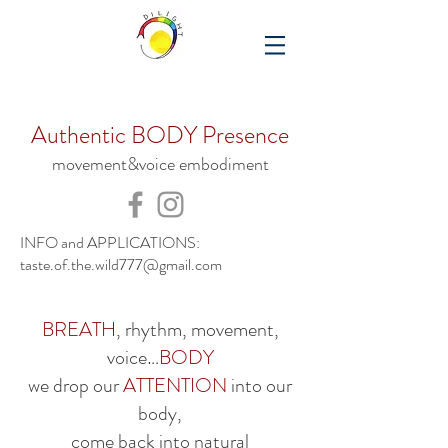
Authentic BODY Presence
movement&voice embodiment
INFO and APPLICATIONS:
taste.of.the.wild777@gmail.com
BREATH
, rhythm, movement,
voice…
BODY
we drop our
ATTENTION
into our
body,
come back into natural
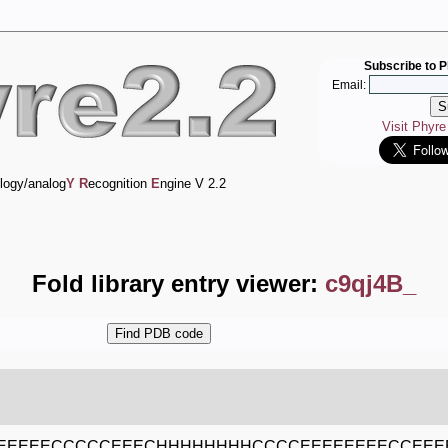
Subscribe to P
Email:
Visit Phyr
logy/analog
Y
R
ecognition
E
ngine V 2.2
Fold library entry viewer:
c9qj4B_
EEEEEECCCCCEEECHHHHHHHHCCCCEEEEEEEECCEE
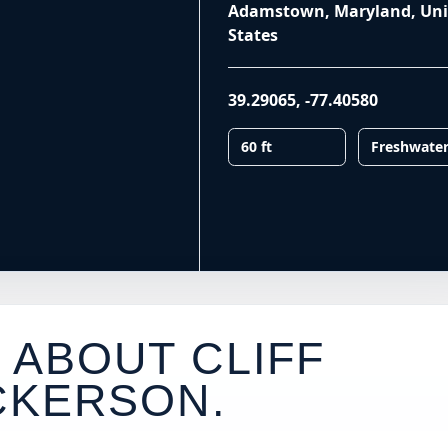
Adamstown, Maryland, Uni
States
39.29065
,
-77.40580
60 ft
Freshwate
 ABOUT CLIFF
CKERSON
.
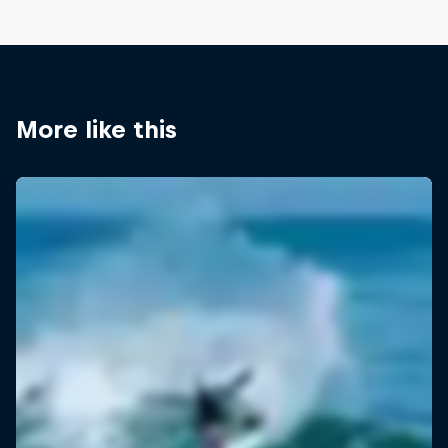
More like this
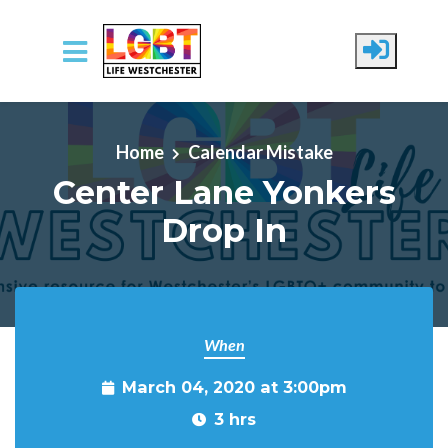
Skip to main content
Home
Calendar Mistake
Center Lane Yonkers
Drop In
When
March 04, 2020 at 3:00pm
3 hrs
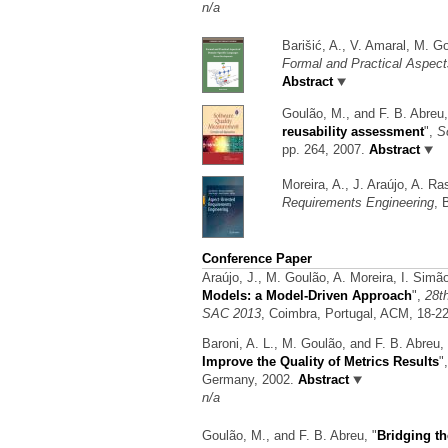
n/a
Barišić, A., V. Amaral, M. G
Formal and Practical Aspec
Abstract
Goulão, M., and F. B. Abreu
reusability assessment
",
S
pp. 264, 2007.
Abstract
Moreira, A., J. Araújo, A. R
Requirements Engineering
, 
Conference Paper
Araújo, J., M. Goulão, A. Moreira, I. Sim
Models: a Model-Driven Approach
",
28t
SAC 2013
, Coimbra, Portugal, ACM, 18-2
Baroni, A. L., M. Goulão, and F. B. Abreu,
Improve the Quality of Metrics Results
"
Germany, 2002.
Abstract
n/a
Goulão, M., and F. B. Abreu,
"
Bridging t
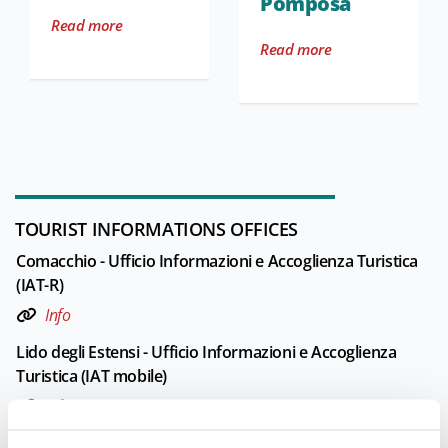
Pomposa
Read more
Read more
TOURIST INFORMATIONS OFFICES
Comacchio - Ufficio Informazioni e Accoglienza Turistica
(IAT-R)
Info
Lido degli Estensi - Ufficio Informazioni e Accoglienza
Turistica (IAT mobile)
Info
Opening: From April to mid-September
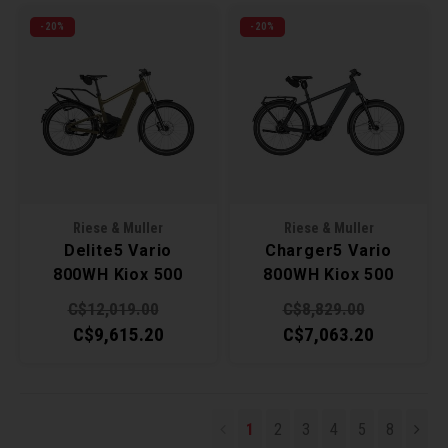
-20%
-20%
Riese & Muller
Riese & Muller
Delite5 Vario
Charger5 Vario
800WH Kiox 500
800WH Kiox 500
47cm - Amber
49cm - Slate Grey
C$12,019.00
C$8,829.00
C$9,615.20
C$7,063.20
1
2
3
4
5
8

▸ EXERCISE OBJECTIVE
Return every entry word for word, minus the pictures.

▸ EXPECTED ANSWER
Authentic BODY Presence
movement&voice embodiment
INFO and APPLICATIONS:
taste.of.the.wild777@gmail.com
BREATH
, rhythm, movement,
voice…
BODY
we drop our
ATTENTION
into our
body,
come back into natural
Subscribe to P
Email:
Visit Phyr
logy/analog
Y
R
ecognition
E
ngine V 2.2
Fold library entry viewer:
c9qj4B_
EEEEEECCCCCEEECHHHHHHHHCCCCEEEEEEEECCEE
Adamstown, Maryland, Uni
States
39.29065
,
-77.40580
60 ft
Freshwate
 ABOUT CLIFF
CKERSON
.
More like this
Skip to main content
Home
Calendar Mistake
Center Lane Yonkers
Drop In
When
March 04, 2020 at 3:00pm
3 hrs
n/a
Barišić, A., V. Amaral, M. G
Formal and Practical Aspec
Abstract
Goulão, M., and F. B. Abreu
reusability assessment
",
S
pp. 264, 2007.
Abstract
Moreira, A., J. Araújo, A. R
Requirements Engineering
, 
Conference Paper
Araújo, J., M. Goulão, A. Moreira, I. Sim
Models: a Model-Driven Approach
",
28t
SAC 2013
, Coimbra, Portugal, ACM, 18-2
Baroni, A. L., M. Goulão, and F. B. Abreu,
Improve the Quality of Metrics Results
"
Germany, 2002.
Abstract
n/a
Goulão, M., and F. B. Abreu,
"
Bridging t
Pomposa
Read more
Read more
TOURIST INFORMATIONS OFFICES
Comacchio - Ufficio Informazioni e Accoglienza Turistica
(IAT-R)
Info
Lido degli Estensi - Ufficio Informazioni e Accoglienza
Turistica (IAT mobile)
Info
Opening: From April to mid-September
-20%
-20%
Riese & Muller
Riese & Muller
Delite5 Vario
Charger5 Vario
800WH Kiox 500
800WH Kiox 500
47cm - Amber
49cm - Slate Grey
C$12,019.00
C$8,829.00
C$9,615.20
C$7,063.20
1
2
3
4
5
8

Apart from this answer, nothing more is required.